La figure du Poverello d’Assise lui devint encore plus familière quelques années plus tard, alors qu’il se trouvait à Paris, où il s’était rendu pour ses études. Il avait obtenu le diplôme de Maître d’art, que nous pourrions comparer à celui d’un prestigieux lycée de notre époque. A ce moment, comme tant de jeunes du passé et également d’aujourd’hui, Jean se posa une question cruciale : « Que dois-je faire de ma vie ? ». Fasciné par le témoignage de ferveur et de radicalité évangélique des frères mineurs, qui étaient arrivés à Paris en 1219, Jean frappa aux portes du couvent franciscain de la ville et demanda à être accueilli dans la grande famille des disciples de saint François. De nombreuses années plus tard, il expliqua les raisons de son choix : chez saint François et dans le mouvement auquel il avait donné naissance, il reconnaissait l’action du Christ. Il écrivait ceci dans une lettre adressée à un autre frère : « Je confesse devant Dieu que la raison qui m’a fait aimer le plus la vie du bienheureux François est qu’elle ressemble aux débuts et à la croissance de l’Église. L’Église commença avec de simples pêcheurs, et s’enrichit par la suite de docteurs très illustres et sages ; la religion du bienheureux François n’a pas été établie par la prudence des hommes mais par le Christ » [77].

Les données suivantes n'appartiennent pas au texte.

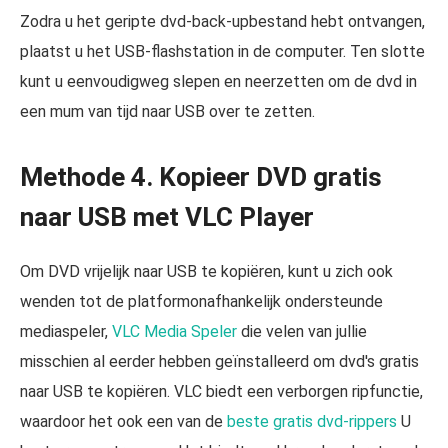
Zodra u het geripte dvd-back-upbestand hebt ontvangen,
plaatst u het USB-flashstation in de computer. Ten slotte
kunt u eenvoudigweg slepen en neerzetten om de dvd in
een mum van tijd naar USB over te zetten.
Methode 4. Kopieer DVD gratis
naar USB met VLC Player
Om DVD vrijelijk naar USB te kopiëren, kunt u zich ook
wenden tot de platformonafhankelijk ondersteunde
mediaspeler,
VLC Media Speler
die velen van jullie
misschien al eerder hebben geïnstalleerd om dvd's gratis
naar USB te kopiëren. VLC biedt een verborgen ripfunctie,
waardoor het ook een van de
beste gratis dvd-rippers
U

C’est pourquoi, autour de l’an 1243, Jean revêtit l’habit franciscain et prit le nom de Bonaventure. Il fut immédiatement dirigé vers les études, et fréquenta la Faculté de théologie de l’université de Paris, suivant un ensemble de cours de très haut niveau. Il obtint les divers titres requis pour la carrière académique, ceux de « bachelier biblique » et de « bachelier sentencier ». Ainsi, Bonaventure étudia-t-il en profondeur l’Écriture Sainte, les Sentences de Pierre Lombard, le manuel de théologie de l’époque, ainsi que les plus importants auteurs de théologie, et, au contact des maîtres et des étudiants qui affluaient à Paris de toute l’Europe, il mûrit sa propre réflexion personnelle et une sensibilité spirituelle de grande valeur qu’au cours des années suivantes, il sut transcrire dans ses œuvres et dans ses sermons, devenant ainsi l’un des théologiens les plus importants de l’histoire de l’Église. Il est significatif de rappeler le titre de la thèse qu’il défendit pour être habilité à l’enseignement de la théologie, la licentia ubique docendi, comme l’on disait alors. Sa dissertation avait pour titre Questions sur la connaissance du Christ. Cet argument montre le rôle central que le Christ joua toujours dans la vie et dans l’enseignement de Bonaventure. Nous pouvons dire sans aucun doute que toute sa pensée fut profondément christocentrique.

Dans ces années-là, à Paris, la ville d’adoption de Bonaventure, se répandait une violente polémique contre les frères mineurs de saint François d’Assise et les frères prédicateurs de saint Dominique de Guzman. On leur contestait le droit d’enseigner à l’Université, et l’on allait jusqu’à mettre en doute l’authenticité de leur vie consacrée. Assurément, les changements introduits par les ordres mendiants dans la manière d’envisager la vie religieuse, dont j’ai parlé dans les catéchèses précédentes, étaient tellement innovateurs que tous ne parvenaient pas à les comprendre. S’ajoutaient ensuite, comme cela arrive parfois même entre des personnes sincèrement religieuses, des motifs de faiblesse humaine, comme l’envie et la jalousie. Bonaventure, même s’il était encerclé par l’opposition des autres maîtres universitaires, avait déjà commencé à enseigner à la chaire de théologie des franciscains et, pour répondre à qui contestait les ordres mendiants, il composa un écrit intitulé La perfection évangélique. Dans cet écrit, il démontre comment les ordres mendiants, spécialement les frères mineurs, en pratiquant les vœux de chasteté et d’obéissance, suivaient les conseils de l’Évangile lui-même. Au-delà de ces circonstances historiques, l’enseignement fourni par Bonaventure dans son œuvre et dans sa vie demeure toujours actuel : l’Église est rendue plus lumineuse et belle par la fidélité à la vocation de ses fils et de ses filles qui non seulement mettent en pratique les préceptes évangéliques mais, par la grâce de Dieu, sont appelés à en observer les conseils et témoignent ainsi, à travers leur style de vie pauvre, chaste et obéissant, que l’Évangile est une source de joie et de perfection.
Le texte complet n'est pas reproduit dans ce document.